CPNI Is More Than Just Consumer Privacy — How To Apply It To Digital Platforms.

This is the fourth blog post in a series on regulating digital platforms. A substantially similar version of this was published by my employer Public Knowledge. You can view the full series here. You can find the previous post in this series on Wetmachine here.

 

“Customer proprietary network information,” usually abbreviated as “CPNI,” refers to a very specific set of privacy regulations governing telecommunications providers (codified at 47 U.S.C. §222) and enforced by the Federal Communications Commission (FCC). But while CPNI provides some of the strongest consumer privacy protections in federal law, it also does much more than that. CPNI plays an important role in promoting competition for telecommunications services and for services that require access to the underlying telecommunications network — such as alarm services. To be clear, CPNI is neither a replacement for general privacy nor a substitute for competition policy. Rather, these rules prohibit telecommunications providers from taking advantage of their position as a two-sided platform. As explained below, CPNI prevents telecommunications carriers from using data that customers and competitors must disclose to the carrier for the system to work.

All of which brings us to our first concrete regulatory proposal for digital platforms. As I discuss below, the same concerns that prompted the FCC to invent CPNI rules in the 1980s and Congress to expand them in the 1990s apply to digital platforms today. First, because providers of potentially competing services must expose proprietary information to the platform for the service to work, platform operators can use their rivals’ proprietary information to offer competing services.
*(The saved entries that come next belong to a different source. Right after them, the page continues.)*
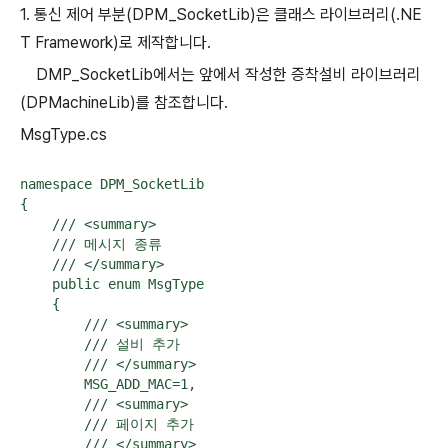
1. 통신 제어 부분(DPM_SocketLib)은 클래스 라이브러리(.NE
T Framework)로 제작합니다.
DMP_SocketLib에서는 앞에서 작성한 증착설비 라이브러리
(DPMachineLib)를 참조합니다.
MsgType.cs
namespace DPM_SocketLib

{

    /// <summary>

    /// 메시지 종류

    /// </summary>

    public enum MsgType

    {

        /// <summary>

        /// 설비 추가

        /// </summary>

        MSG_ADD_MAC=1,

        /// <summary>

        /// 페이지 추가

        /// </summary>
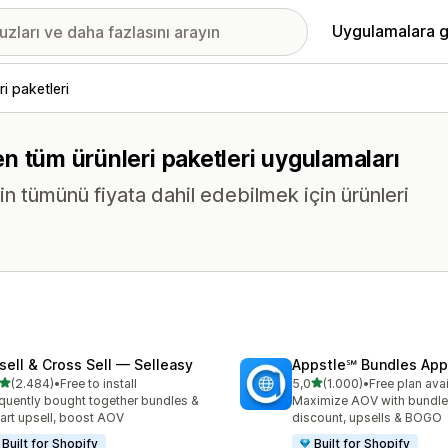
Uygulamalara g
ri paketleri
ren tüm ürünleri paketleri uygulamaları
in tümünü fiyata dahil edebilmek için ürünleri
sell & Cross Sell — Selleasy
Appstle℠ Bundles App
5 yıldız üzerinden
5 yıldız üzerinden
(2.484)
•
Free to install
5,0
(1.000)
•
Free plan ava
lam 2484 değerlendirme
toplam 1000 değerlendirm
quently bought together bundles &
Maximize AOV with bundle
cart upsell, boost AOV
discount, upsells & BOGO
Built for Shopify
Built for Shopify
If someone sells novelty toothbrushes through Amazon, Amazon can track if the product is selling well, and use that information to make its own competing toothbrushes.

 

Second, the platform operator can compromise consumer privacy without access to the content of the communication by harvesting all sorts of information about the communication and the customer generally. For example, If I’m a mobile phone platform or service, I can tell if you are calling your mother every day like a good child should, or if you are letting her sit all alone in the dark, and whether you are having a long conversation or just blowing her off with a 30-second call. Because while I know you are so busy up in college with all your important gaming and fraternity business, would it kill you to call the woman who carried you for nine months and nearly died giving birth to you? And no, a text does not count. What, you can’t actually take the time to call and have a real conversation? I can see by tracking your iPhone that you clearly have time to hang out at your fraternity with your friends and go see Teen Titans Go To The Movies five times this week, but you don’t have time to call your mother?

 

As you can see, both to protect consumer privacy and to promote competition and protect innovation, we should adopt a version of CPNI for digital platforms. And call your mother more often. I’m just saying.

Once again, before I dig into the substance, I warn readers that I do not intend to address either whether the regulation should apply exclusively to dominant platforms or what federal agency (if any) should enforce these regulations. Instead, in an utterly unheard of approach for Policyland, I want to delve into the substance of why we need real CPNI for digital platforms and what that would look like.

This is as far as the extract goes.